A principios del siglo XX, en Budapest, aún flamante el imperio austrohúngaro y en vísperas de su implosión, se debatía la eliminación de los duelos con los que los caballeros se herían y mataban con toda pompa y reglamentación para dirimir ofensas, humillaciones o un simple feo. La guerra mundial arrolló el debate y muchísimas cosas más y mucho más graves, como retrata Miklós Bánffy en su Trilogía transilvana. Hoy hemos avanzado y los asuntos se resuelven con palabras, votos y tribunales, sin espadas ni pistolas, pero hay debates que recuerdan peligrosamente un mundo de ayer que nunca debemos dar por seguro: si un insulto debe o no pasar al acta; si alguien apela a otro a retirar su ofensa y este se niega, bla, bla, bla.

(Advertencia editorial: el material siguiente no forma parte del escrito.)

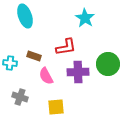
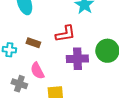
pink semicircle: (46, 76) -> (37, 71), moved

El día menos pensado, estos debates, estos plantes, estos duelos verbales absurdos que no hacen sino disimular la incapacidad de avanzar en acuerdos en torno a los grandes asuntos, quedarán arrollados por tsunamis que nos dejarán temblando. Ocurrió con la Gran Recesión, con la pandemia, con la guerra en Ucrania y seguirá ocurriendo. El país se desangra en la desigualdad, la mala nutrición y otras privaciones alcanzan a demasiados niños, los médicos emigran en busca de mejores condiciones o los jóvenes ganan sueldos miserables que no alcanzan para organizar hogares e impulsar la natalidad, por poner varios ejemplos, mientras en el Congreso la palabra “filoetarra” es protagonista o el PP se manifiesta contra el Gobierno en el exterior. “¿Filoqué?”, dirán los improbables lectores de esas actas parlamentarias en el futuro si perviven en ellas los exabruptos.
Porque si en ese futuro alguien mira hacia atrás no estará pensando en el filoetarrismo, sino en el momento en que fallamos como sociedad para evitar el calentamiento, la desigualdad, el colapso demográfico, la emancipación de los jóvenes o la desafección de nuestras democracias. ¿Pueden los diputados estar a lo que hay que estar?